RAGFlow Knowledge¶
agentscope-extensions-rag-ragflow integrates with RAGFlow. RAGFlow is strong on document parsing (OCR, table extraction, knowledge graph augmentation) and shines for unstructured-heavy KBs.
When to use¶
Your KB is mostly scanned PDFs, complex layouts, or images and tables.
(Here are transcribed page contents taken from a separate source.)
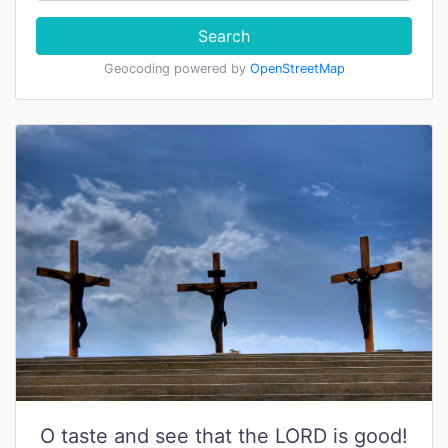
Search
Geocoding powered by
OpenStreetMap
O taste and see that the LORD is good!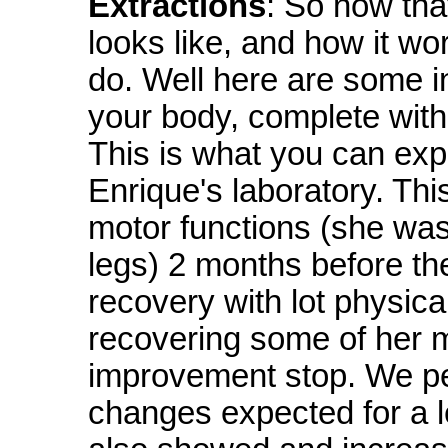
Extractions
: So now th
looks like, and how it wo
do. Well here are some in
your body, complete with
This is what you can expec
Enrique's laboratory. Thi
motor functions (she was
legs) 2 months before th
recovery with lot physic
recovering some of her 
improvement stop. We p
changes expected for a le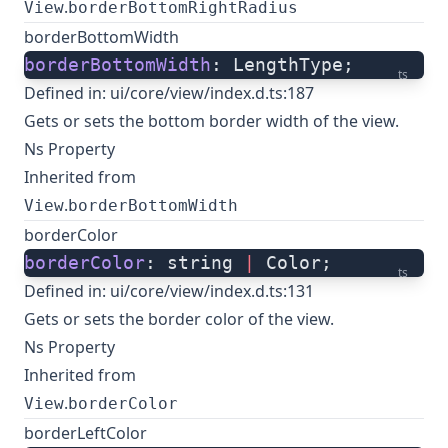
.
View
borderBottomRightRadius
borderBottomWidth
borderBottomWidth
: LengthType;
ts
Defined in:
ui/core/view/index.d.ts:187
Gets or sets the bottom border width of the view.
Ns Property
Inherited from
.
View
borderBottomWidth
borderColor
borderColor
: string 
|
 Color;
ts
Defined in:
ui/core/view/index.d.ts:131
Gets or sets the border color of the view.
Ns Property
Inherited from
.
View
borderColor
borderLeftColor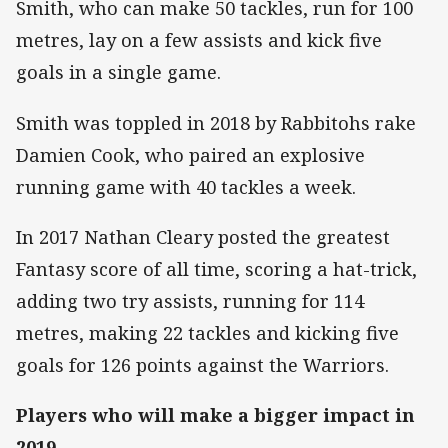
Smith, who can make 50 tackles, run for 100
metres, lay on a few assists and kick five
goals in a single game.
Smith was toppled in 2018 by Rabbitohs rake
Damien Cook, who paired an explosive
running game with 40 tackles a week.
In 2017 Nathan Cleary posted the greatest
Fantasy score of all time, scoring a hat-trick,
adding two try assists, running for 114
metres, making 22 tackles and kicking five
goals for 126 points against the Warriors.
Players who will make a bigger impact in
2019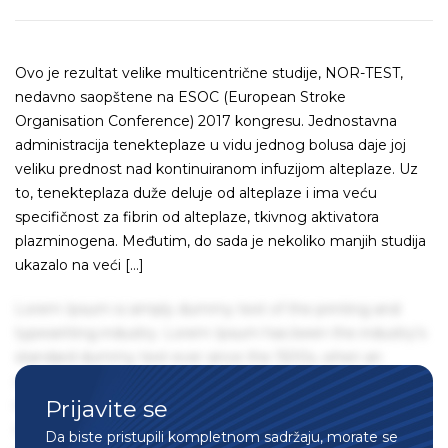
Ovo je rezultat velike multicentrične studije, NOR-TEST,
nedavno saopštene na ESOC (European Stroke
Organisation Conference) 2017 kongresu. Jednostavna
administracija tenekteplaze u vidu jednog bolusa daje joj
veliku prednost nad kontinuiranom infuzijom alteplaze. Uz
to, tenekteplaza duže deluje od alteplaze i ima veću
specifičnost za fibrin od alteplaze, tkivnog aktivatora
plazminogena. Međutim, do sada je nekoliko manjih studija
ukazalo na veći […]
Lorem Ipsum is simply dummy text of the printing and
typesetting industry. Lorem Ipsum has been the industry's
standard dummy text ever since the 1500s, when an
unknown printer took a galley of type and scrambled it to
Prijavite se
make a type specimen book. It has survived not only five
centuries, but also the leap into electronic typesetting,
Da biste pristupili kompletnom sadržaju, morate se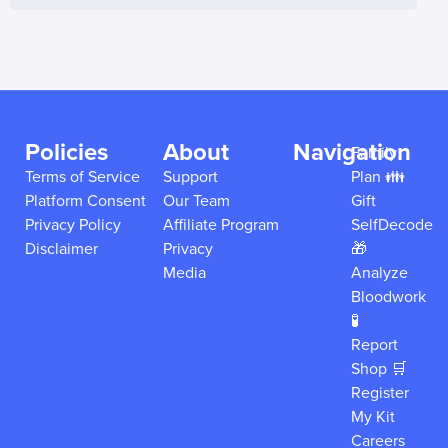
Policies
About
Navigation
Family
Terms of Service
Support
Plan 👪
Platform Consent
Our Team
Gift
Privacy Policy
Affiliate Program
SelfDecode
Disclaimer
Privacy
🎁
Media
Analyze
Bloodwork
🧪
Report
Shop 🛒
Register
My Kit
Careers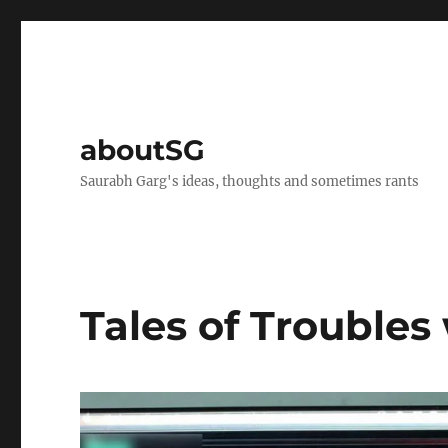
aboutSG
Saurabh Garg's ideas, thoughts and sometimes rants
Tales of Troubles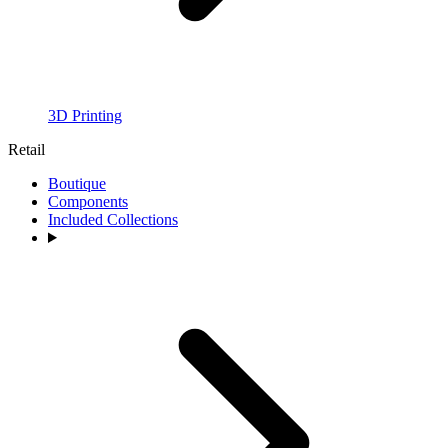
3D Printing
Retail
Boutique
Components
Included Collections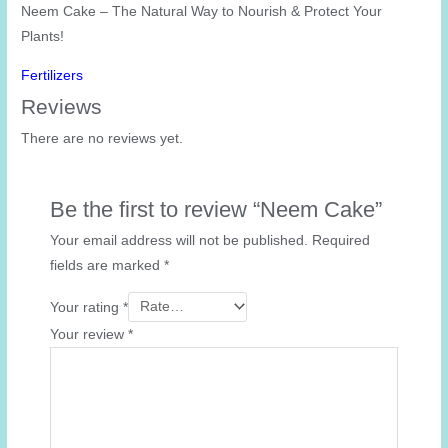
Neem Cake – The Natural Way to Nourish & Protect Your
Plants!
Fertilizers
Reviews
There are no reviews yet.
Be the first to review “Neem Cake”
Your email address will not be published.
Required
fields are marked
*
Your rating
*
Your review
*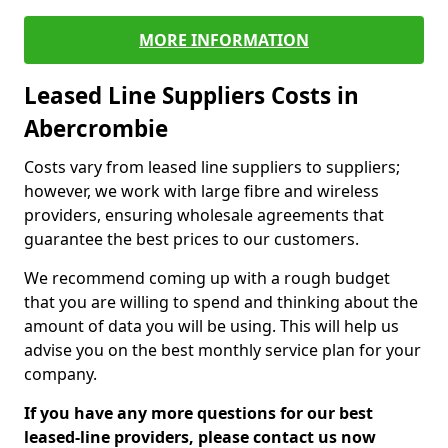
MORE INFORMATION
Leased Line Suppliers Costs in
Abercrombie
Costs vary from leased line suppliers to suppliers;
however, we work with large fibre and wireless
providers, ensuring wholesale agreements that
guarantee the best prices to our customers.
We recommend coming up with a rough budget
that you are willing to spend and thinking about the
amount of data you will be using. This will help us
advise you on the best monthly service plan for your
company.
If you have any more questions for our best
leased-line providers, please contact us now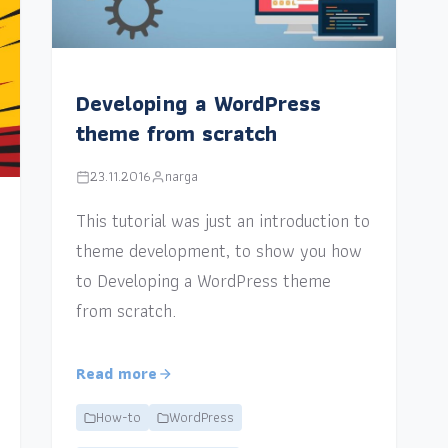
Developing a WordPress
theme from scratch
23.11.2016
narga
This tutorial was just an introduction to
theme development, to show you how
to Developing a WordPress theme
from scratch.
Read more
How-to
WordPress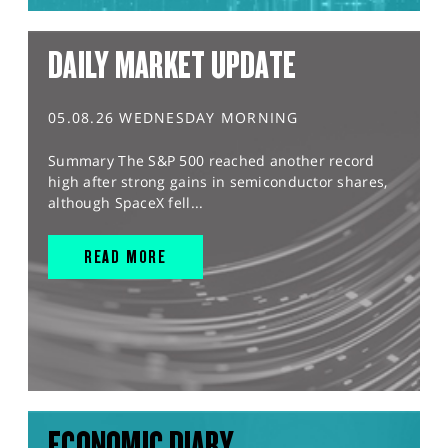
DAILY MARKET UPDATE
05.08.26 WEDNESDAY MORNING
Summary The S&P 500 reached another record
high after strong gains in semiconductor shares,
although SpaceX fell...
READ MORE
ECONOMIC DIARY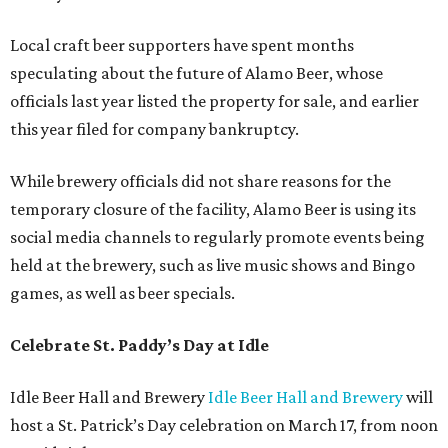
Local craft beer supporters have spent months
speculating about the future of Alamo Beer, whose
officials last year listed the property for sale, and earlier
this year filed for company bankruptcy.
While brewery officials did not share reasons for the
temporary closure of the facility, Alamo Beer is using its
social media channels to regularly promote events being
held at the brewery, such as live music shows and Bingo
games, as well as beer specials.
Celebrate St. Paddy’s Day at Idle
Idle Beer Hall and Brewery
Idle Beer Hall and Brewery
will
host a St. Patrick’s Day celebration on March 17, from noon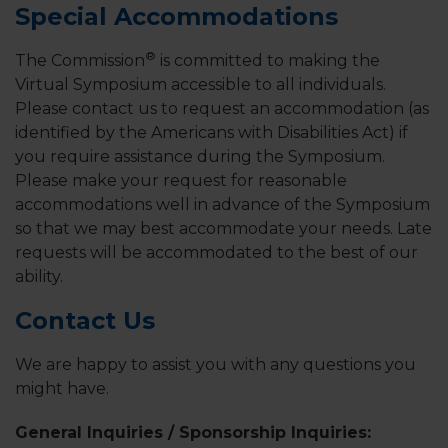
Special Accommodations
®
The Commission
is committed to making the
Virtual Symposium accessible to all individuals.
Please contact us to request an accommodation (as
identified by the Americans with Disabilities Act) if
you require assistance during the Symposium.
Please make your request for reasonable
accommodations well in advance of the Symposium
so that we may best accommodate your needs. Late
requests will be accommodated to the best of our
ability.
Contact Us
We are happy to assist you with any questions you
might have.
General Inquiries / Sponsorship Inquiries: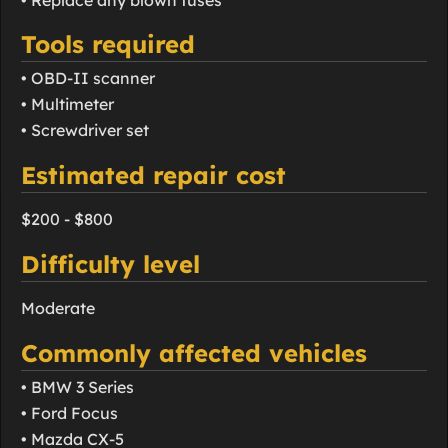
Tools required
• OBD-II scanner
• Multimeter
• Screwdriver set
Estimated repair cost
$200 - $800
Difficulty level
Moderate
Commonly affected vehicles
• BMW 3 Series
• Ford Focus
• Mazda CX-5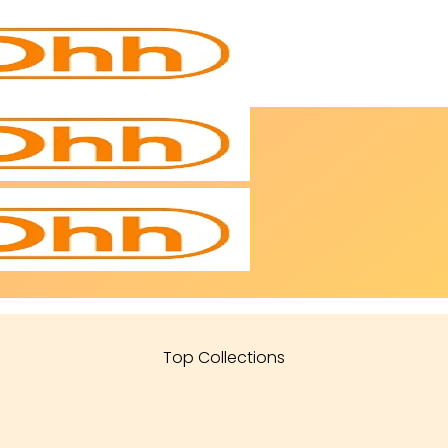
Top Collections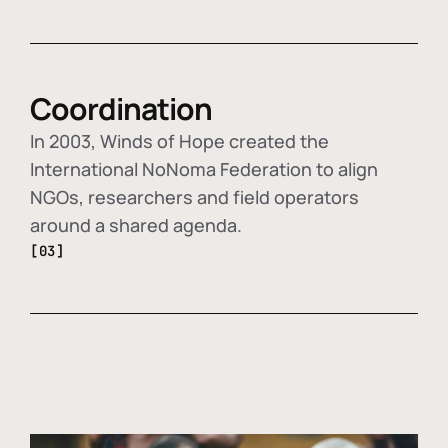
Coordination
In 2003, Winds of Hope created the
International NoNoma Federation to align
NGOs, researchers and field operators
around a shared agenda.
[03]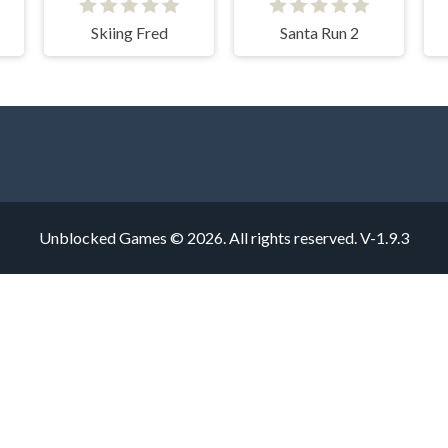
Skiing Fred
Santa Run 2
Unblocked Games © 2026. All rights reserved.
V-1.9.3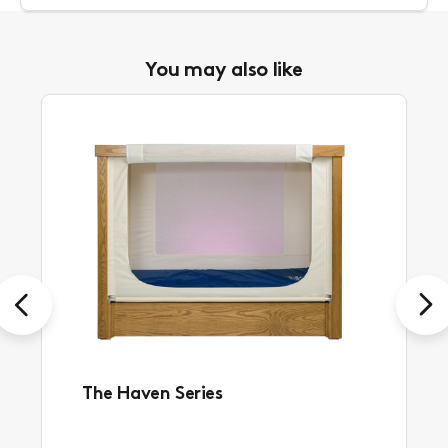
You may also like
Previous
Next
The Haven Series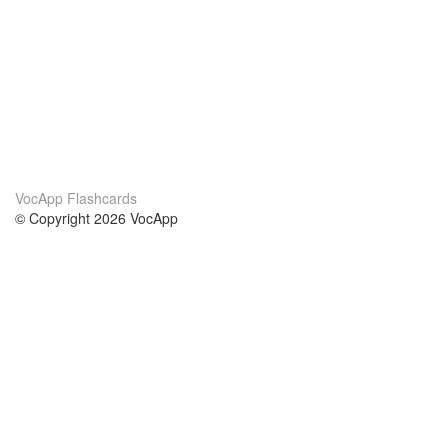
VocApp Flashcards
© Copyright 2026 VocApp
02-798 Mielczarskiego 8/58
Warsaw, Poland (EU)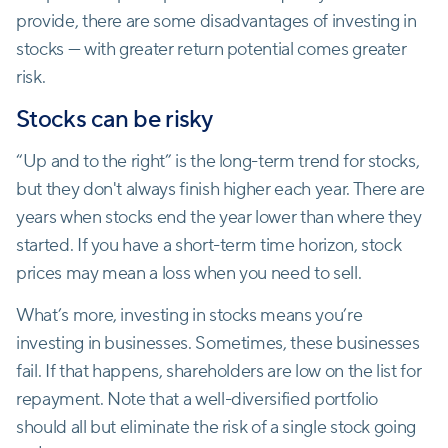
provide, there are some disadvantages of investing in
stocks — with greater return potential comes greater
risk.
Stocks can be risky
“Up and to the right” is the long-term trend for stocks,
but they don't always finish higher each year. There are
years when stocks end the year lower than where they
started. If you have a short-term time horizon, stock
prices may mean a loss when you need to sell.
What’s more, investing in stocks means you’re
investing in businesses. Sometimes, these businesses
fail. If that happens, shareholders are low on the list for
repayment. Note that a well-diversified portfolio
should all but eliminate the risk of a single stock going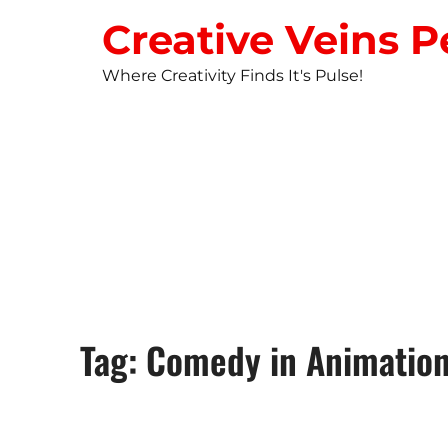
Creative Veins P
Where Creativity Finds It's Pulse!
STUDIO NEW
Tag: Comedy in Animatio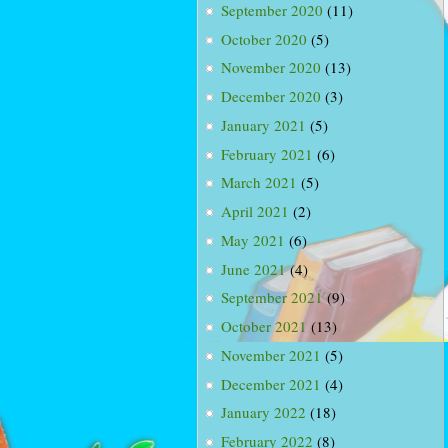
September 2020
(11)
October 2020
(5)
November 2020
(13)
December 2020
(3)
January 2021
(5)
February 2021
(6)
March 2021
(5)
April 2021
(2)
May 2021
(6)
June 2021
(4)
September 2021
(9)
October 2021
(13)
November 2021
(5)
December 2021
(4)
January 2022
(18)
February 2022
(8)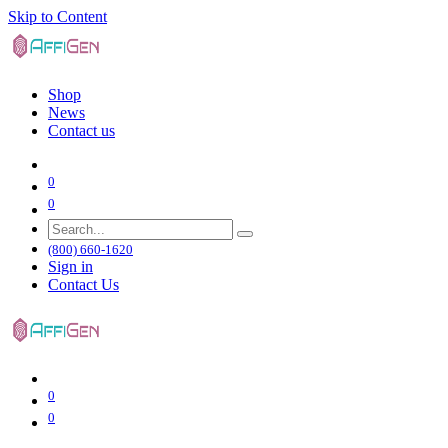
Skip to Content
Shop
News
Contact us
0
0
(800) 660-1620
Sign in
Contact Us
0
0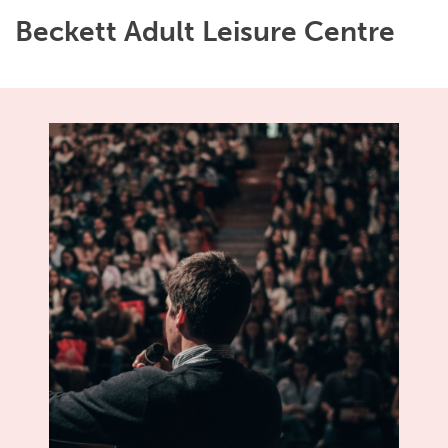
Beckett Adult Leisure Centre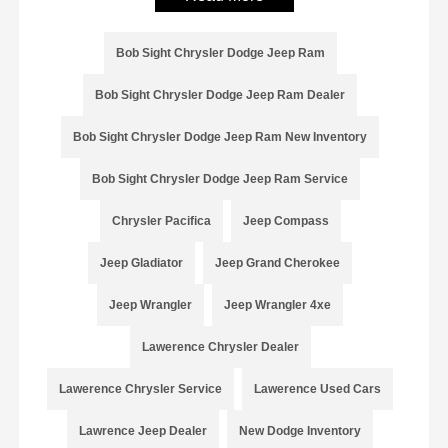
Bob Sight Chrysler Dodge Jeep Ram
Bob Sight Chrysler Dodge Jeep Ram Dealer
Bob Sight Chrysler Dodge Jeep Ram New Inventory
Bob Sight Chrysler Dodge Jeep Ram Service
Chrysler Pacifica
Jeep Compass
Jeep Gladiator
Jeep Grand Cherokee
Jeep Wrangler
Jeep Wrangler 4xe
Lawerence Chrysler Dealer
Lawerence Chrysler Service
Lawerence Used Cars
Lawrence Jeep Dealer
New Dodge Inventory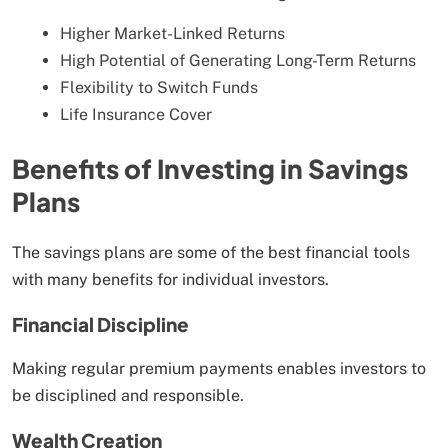
Higher Market-Linked Returns
High Potential of Generating Long-Term Returns
Flexibility to Switch Funds
Life Insurance Cover
Benefits of Investing in Savings
Plans
The savings plans are some of the best financial tools
with many benefits for individual investors.
Financial Discipline
Making regular premium payments enables investors to
be disciplined and responsible.
Wealth Creation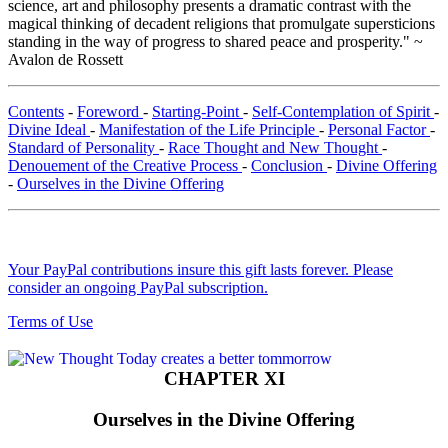
science, art and philosophy presents a dramatic contrast with the
magical thinking of decadent religions that promulgate supersticions
standing in the way of progress to shared peace and prosperity." ~
Avalon de Rossett
Contents
-
Foreword
-
Starting-Point
-
Self-Contemplation of Spirit
-
Divine Ideal
-
Manifestation of the Life Principle
-
Personal Factor
-
Standard of Personality
-
Race Thought and New Thought
-
Denouement of the Creative Process
-
Conclusion
-
Divine Offering
-
Ourselves in the Divine Offering
Your PayPal contributions insure this gift lasts forever. Please
consider an ongoing PayPal subscription.
Terms of Use
CHAPTER XI
Ourselves in the Divine Offering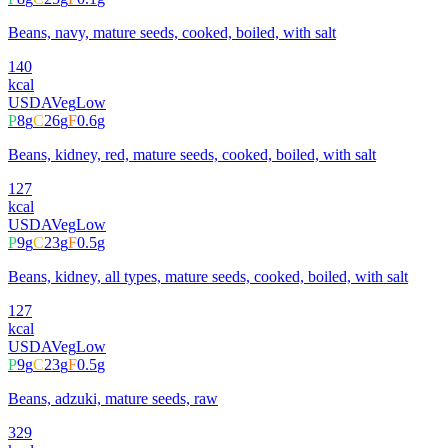
Beans, navy, mature seeds, cooked, boiled, with salt
140
kcal
USDA
Veg
Low
P
8
g
C
26
g
F
0.6
g
Beans, kidney, red, mature seeds, cooked, boiled, with salt
127
kcal
USDA
Veg
Low
P
9
g
C
23
g
F
0.5
g
Beans, kidney, all types, mature seeds, cooked, boiled, with salt
127
kcal
USDA
Veg
Low
P
9
g
C
23
g
F
0.5
g
Beans, adzuki, mature seeds, raw
329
You want to use RAGFlow’s chunking strategies and reranker.
Add the dependency¶
<dependency>
<groupId>io.agentscope</groupId>
<artifactId>agentscope-extensions-rag-ragflow</artifactId>
<version>${agentscope.version}</version>
</dependency>
Quickstart¶
import io.agentscope.core.rag.integration.ragflow.RAGFlowConfig;
import io.agentscope.core.rag.integration.ragflow.RAGFlowKnowledge;
import io.agentscope.core.rag.model.RetrieveConfig;
RAGFlowConfig config = RAGFlowConfig.builder()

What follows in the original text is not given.